SUPPLIED MATERIAL:
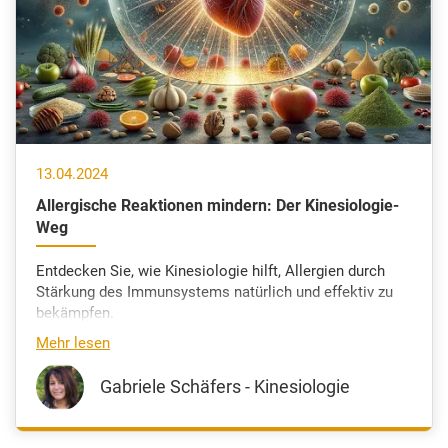
13.04.2024
Allergische Reaktionen mindern: Der Kinesiologie-
Weg
Entdecken Sie, wie Kinesiologie hilft, Allergien durch
Stärkung des Immunsystems natürlich und effektiv zu
bekämpfen.
Mehr lesen
Gabriele Schäfers - Kinesiologie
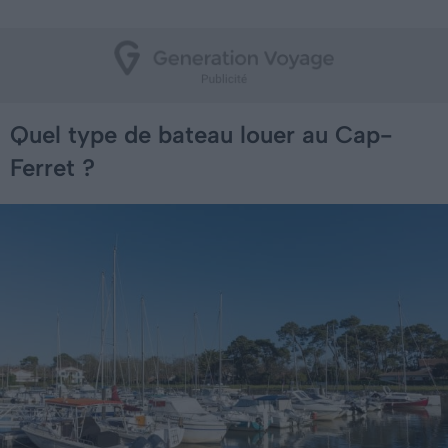
Quel type de bateau louer au Cap-
Ferret ?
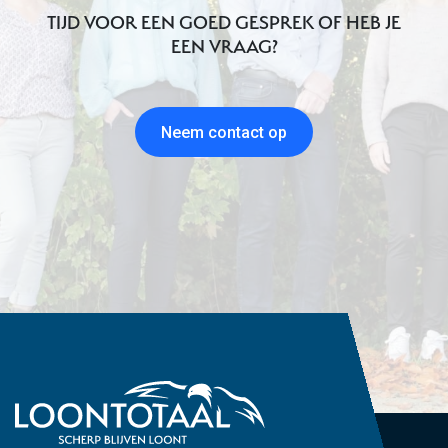
TIJD VOOR EEN GOED GESPREK OF HEB JE
EEN VRAAG?
Neem contact op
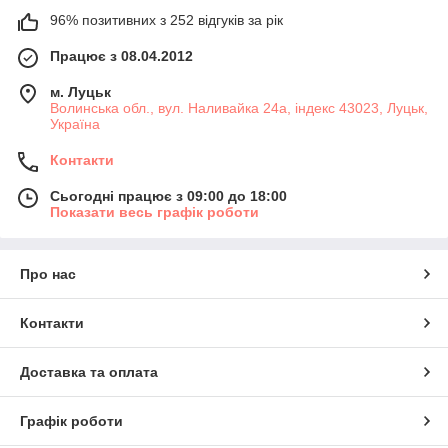
96% позитивних з 252 відгуків за рік
Працює з 08.04.2012
м. Луцьк
Волинська обл., вул. Наливайка 24а, індекс 43023, Луцьк,
Україна
Контакти
Сьогодні працює з 09:00 до 18:00
Показати весь графік роботи
Про нас
Контакти
Доставка та оплата
Графік роботи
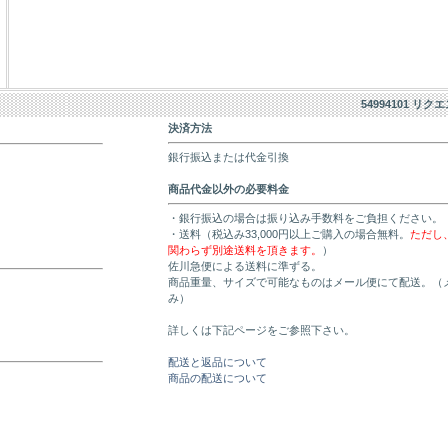
54994101 リク
決済方法
銀行振込または代金引換
商品代金以外の必要料金
・銀行振込の場合は振り込み手数料をご負担ください。
・送料（税込み33,000円以上ご購入の場合無料。
ただし
関わらず別途送料を頂きます。
）
佐川急便による送料に準ずる。
商品重量、サイズで可能なものはメール便にて配送。（
み）
詳しくは下記ページをご参照下さい。
配送と返品について
商品の配送について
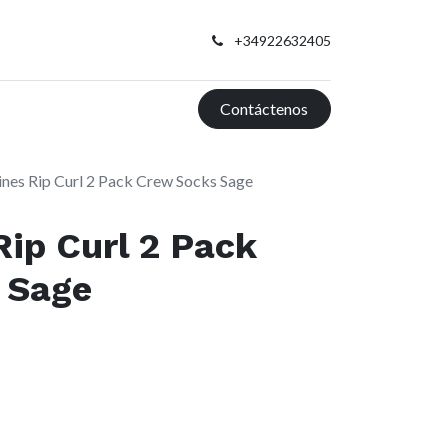
+34922632405
Contáctenos
ines Rip Curl 2 Pack Crew Socks Sage
Rip Curl 2 Pack
 Sage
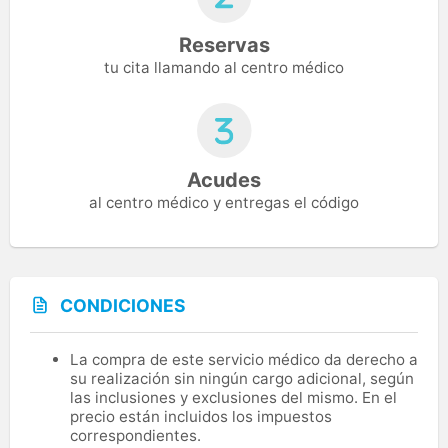
Reservas
tu cita llamando al centro médico
Acudes
al centro médico y entregas el código
CONDICIONES
La compra de este servicio médico da derecho a
su realización sin ningún cargo adicional, según
las inclusiones y exclusiones del mismo. En el
precio están incluidos los impuestos
correspondientes.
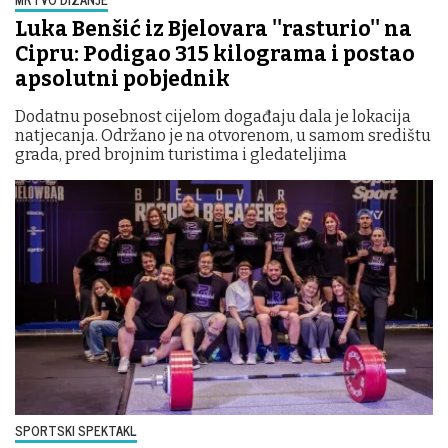
Luka Benšić iz Bjelovara ''rasturio'' na
Cipru: Podigao 315 kilograma i postao
apsolutni pobjednik
Dodatnu posebnost cijelom događaju dala je lokacija
natjecanja. Održano je na otvorenom, u samom središtu
grada, pred brojnim turistima i gledateljima
SPORTSKI SPEKTAKL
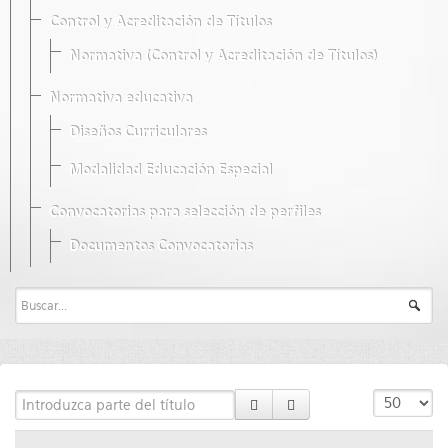
Control y Acreditación de Títulos
Normativa (Control y Acreditación de Títulos)
Normativa educativa
Diseños Curriculares
Modalidad Educación Especial
Convocatorias para selección de perfiles
Documentos Convocatorias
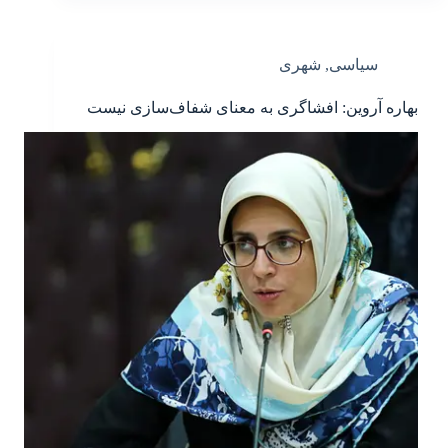
سیاسی
,
شهری
بهاره آروین: افشاگری به معنای شفاف‌سازی نیست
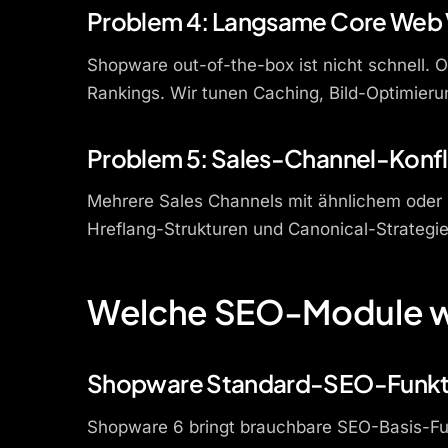
Problem 4: Langsame Core Web V
Shopware out-of-the-box ist nicht schnell.
Rankings. Wir tunen Caching, Bild-Optimier
Problem 5: Sales-Channel-Konfl
Mehrere Sales Channels mit ähnlichem oder
Hreflang-Strukturen und Canonical-Strategi
Welche SEO-Module wi
Shopware Standard-SEO-Funkt
Shopware 6 bringt brauchbare SEO-Basis-Fu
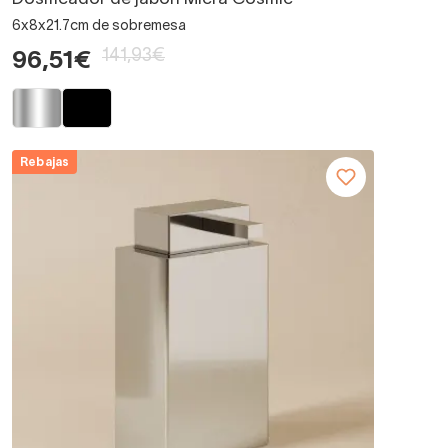
6x8x21.7cm de sobremesa
141,93€
96,51€
Rebajas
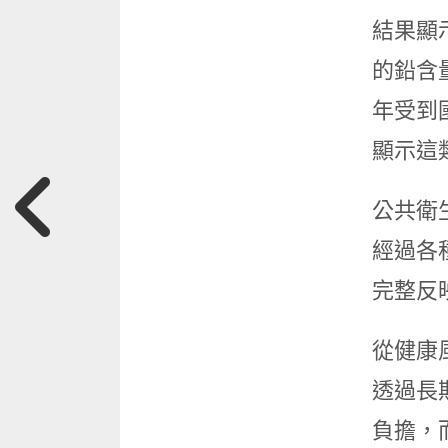
結果顯
的鉛含
年受到
顯示這
公共衛
經過各
完整反
從健康
透過長
負擔，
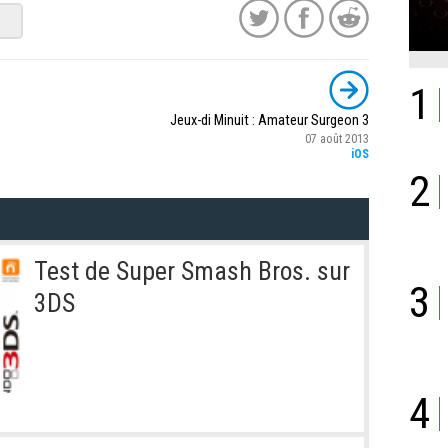
1
Jeux-di Minuit : Amateur Surgeon 3
07 août 2013
iOS
2
Test de Super Smash Bros. sur
3
3DS
4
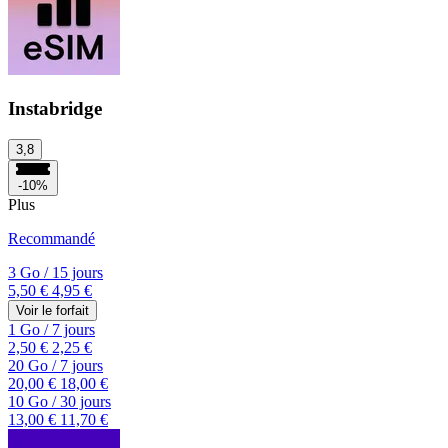
Instabridge
3,8
-10%
Plus
Recommandé
3 Go
/
15 jours
5,50 €
4,95 €
Voir le forfait
1 Go
/
7 jours
2,50 €
2,25 €
20 Go
/
7 jours
20,00 €
18,00 €
10 Go
/
30 jours
13,00 €
11,70 €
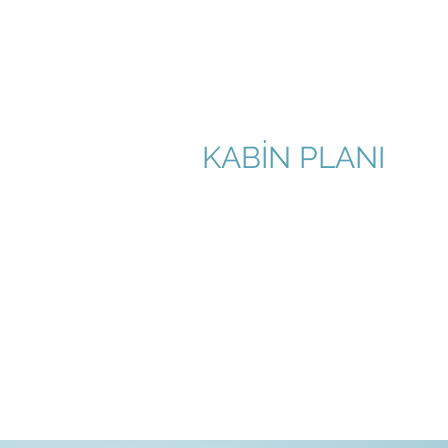
KABİN PLANI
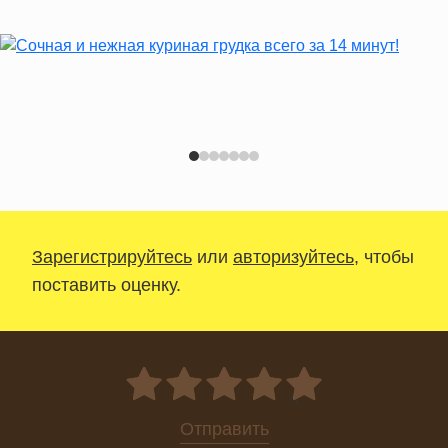
Зарегистрируйтесь
или
авторизуйтесь
, чтобы
поставить оценку.
0
Отправить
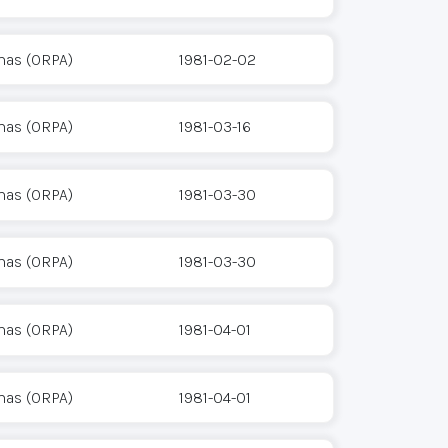
mas (ORPA)
1981-02-02
mas (ORPA)
1981-03-16
mas (ORPA)
1981-03-30
mas (ORPA)
1981-03-30
mas (ORPA)
1981-04-01
mas (ORPA)
1981-04-01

AIM OF THE EXERCISE:
From the records above, copy each line that contains the word "Convocatorias".

WRITTEN SOLUTION:
Convocatorias para selección de perfiles
Documentos Convocatorias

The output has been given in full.